- Assigned task
Within the data below, copy each line where the string "пригороде" is found.

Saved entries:

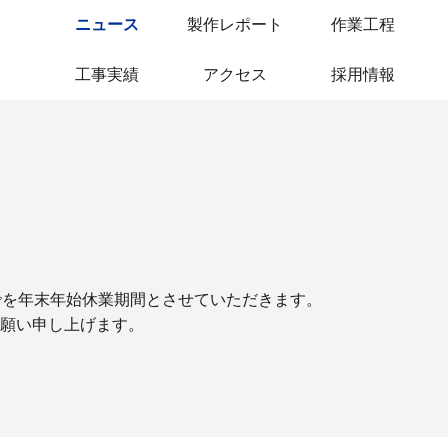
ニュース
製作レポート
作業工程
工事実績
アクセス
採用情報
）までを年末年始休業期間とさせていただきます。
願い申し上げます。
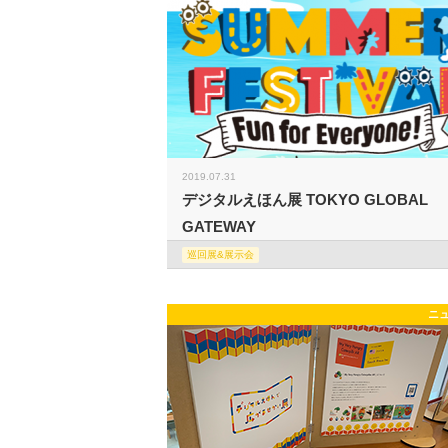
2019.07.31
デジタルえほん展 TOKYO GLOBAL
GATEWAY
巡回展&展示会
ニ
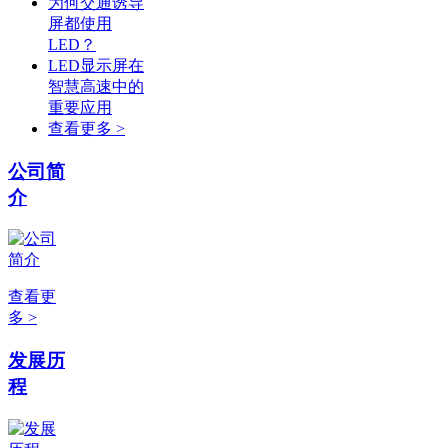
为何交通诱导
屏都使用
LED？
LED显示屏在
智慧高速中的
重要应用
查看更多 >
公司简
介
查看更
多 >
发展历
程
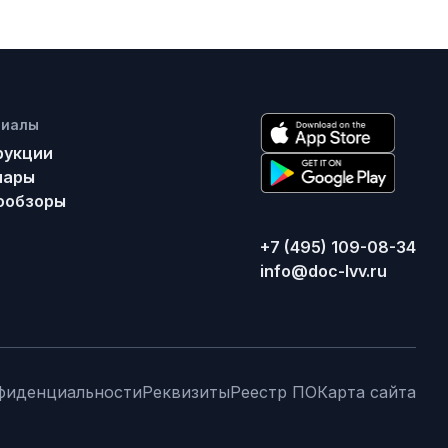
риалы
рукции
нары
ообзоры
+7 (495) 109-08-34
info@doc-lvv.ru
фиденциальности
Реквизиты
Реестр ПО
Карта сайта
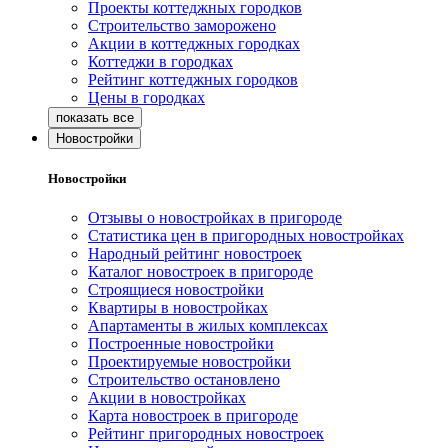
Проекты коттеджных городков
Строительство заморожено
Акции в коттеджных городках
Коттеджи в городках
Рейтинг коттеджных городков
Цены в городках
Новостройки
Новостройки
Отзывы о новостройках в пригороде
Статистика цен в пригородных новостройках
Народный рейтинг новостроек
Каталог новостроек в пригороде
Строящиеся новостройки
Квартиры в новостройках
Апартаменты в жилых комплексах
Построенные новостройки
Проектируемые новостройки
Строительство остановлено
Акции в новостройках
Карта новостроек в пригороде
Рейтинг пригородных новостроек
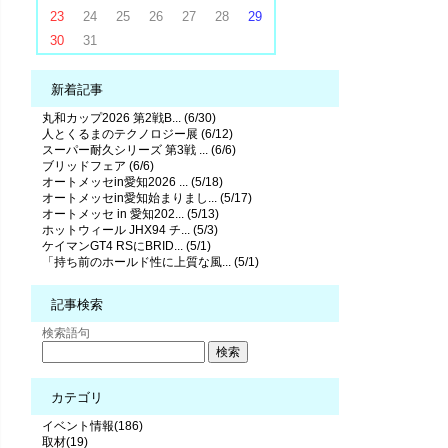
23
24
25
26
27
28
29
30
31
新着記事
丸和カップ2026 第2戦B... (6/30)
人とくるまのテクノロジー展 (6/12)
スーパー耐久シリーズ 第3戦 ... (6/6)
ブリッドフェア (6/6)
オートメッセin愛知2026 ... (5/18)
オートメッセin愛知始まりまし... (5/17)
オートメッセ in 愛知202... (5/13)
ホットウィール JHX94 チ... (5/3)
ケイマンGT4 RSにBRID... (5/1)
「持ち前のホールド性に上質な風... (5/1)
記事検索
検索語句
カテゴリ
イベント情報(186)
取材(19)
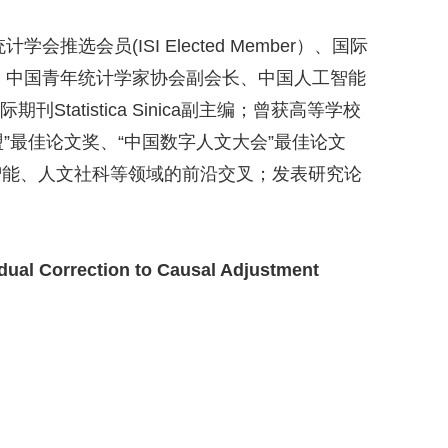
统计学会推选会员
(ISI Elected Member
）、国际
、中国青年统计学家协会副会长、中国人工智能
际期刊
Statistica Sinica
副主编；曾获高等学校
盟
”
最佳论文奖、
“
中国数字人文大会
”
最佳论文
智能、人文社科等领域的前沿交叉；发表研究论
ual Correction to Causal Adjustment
* * *
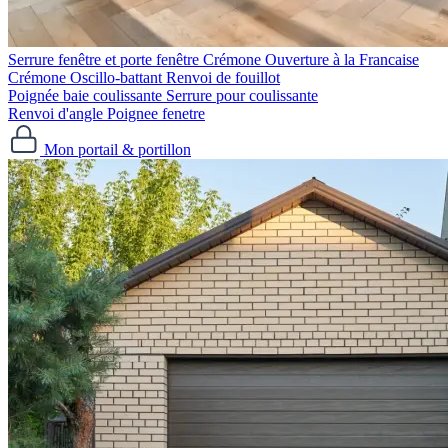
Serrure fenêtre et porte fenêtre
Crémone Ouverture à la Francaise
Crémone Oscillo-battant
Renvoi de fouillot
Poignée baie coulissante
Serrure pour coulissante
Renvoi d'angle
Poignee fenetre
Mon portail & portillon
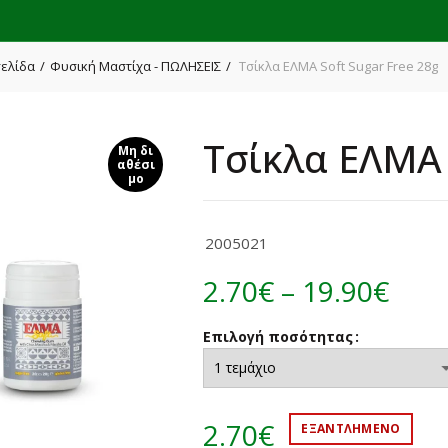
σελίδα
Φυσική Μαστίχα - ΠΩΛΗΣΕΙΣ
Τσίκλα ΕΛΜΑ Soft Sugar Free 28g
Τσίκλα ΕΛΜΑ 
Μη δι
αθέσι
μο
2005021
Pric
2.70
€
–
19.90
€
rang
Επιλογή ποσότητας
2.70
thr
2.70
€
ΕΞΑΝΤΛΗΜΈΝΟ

- Finished task
Отзывы о новостройках в пригороде
Каталог новостроек в пригороде
Карта новостроек в пригороде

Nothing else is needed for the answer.